▶ _TASK BRIEF_:
In the material below, find the line containing "Gesellschaften mindestens 50 % plus einen" and the line containing "Stimmenanteil besitzen müssen", then reproduce exactly both of them and every line between, and nothing else.

MATERIAL FOR THIS TASK Start Marker

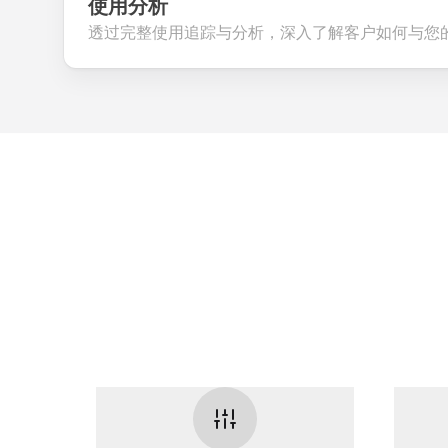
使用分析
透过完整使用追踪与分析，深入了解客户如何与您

MATERIAL FOR THIS TASK End Marker
MATERIAL FOR THIS TASK Start Marker

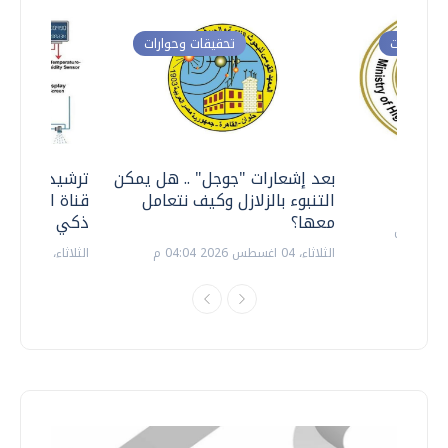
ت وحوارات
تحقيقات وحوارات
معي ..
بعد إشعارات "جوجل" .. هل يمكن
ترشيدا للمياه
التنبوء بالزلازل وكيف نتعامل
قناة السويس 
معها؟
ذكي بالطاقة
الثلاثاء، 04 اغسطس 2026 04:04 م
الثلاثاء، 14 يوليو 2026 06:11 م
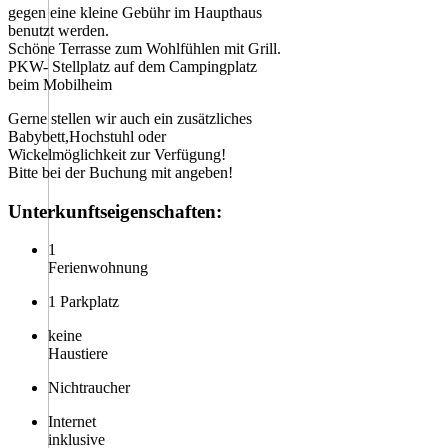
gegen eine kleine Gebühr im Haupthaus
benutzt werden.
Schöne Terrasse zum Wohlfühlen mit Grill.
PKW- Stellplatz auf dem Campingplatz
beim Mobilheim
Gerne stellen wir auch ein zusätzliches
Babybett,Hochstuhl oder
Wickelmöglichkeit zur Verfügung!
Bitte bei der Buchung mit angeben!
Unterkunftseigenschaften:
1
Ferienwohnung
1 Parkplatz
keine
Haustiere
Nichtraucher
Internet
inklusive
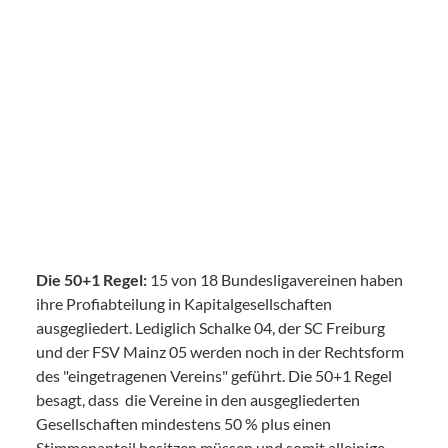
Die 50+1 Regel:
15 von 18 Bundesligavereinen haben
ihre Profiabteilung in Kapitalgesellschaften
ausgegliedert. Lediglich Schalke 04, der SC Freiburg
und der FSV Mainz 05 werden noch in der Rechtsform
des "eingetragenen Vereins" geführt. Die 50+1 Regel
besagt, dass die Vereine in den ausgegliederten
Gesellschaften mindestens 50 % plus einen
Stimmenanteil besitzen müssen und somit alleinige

MATERIAL FOR THIS TASK End Marker

▶ _THE COMPLETED TASK_:
Gesellschaften mindestens 50 % plus einen
Stimmenanteil besitzen müssen und somit alleinige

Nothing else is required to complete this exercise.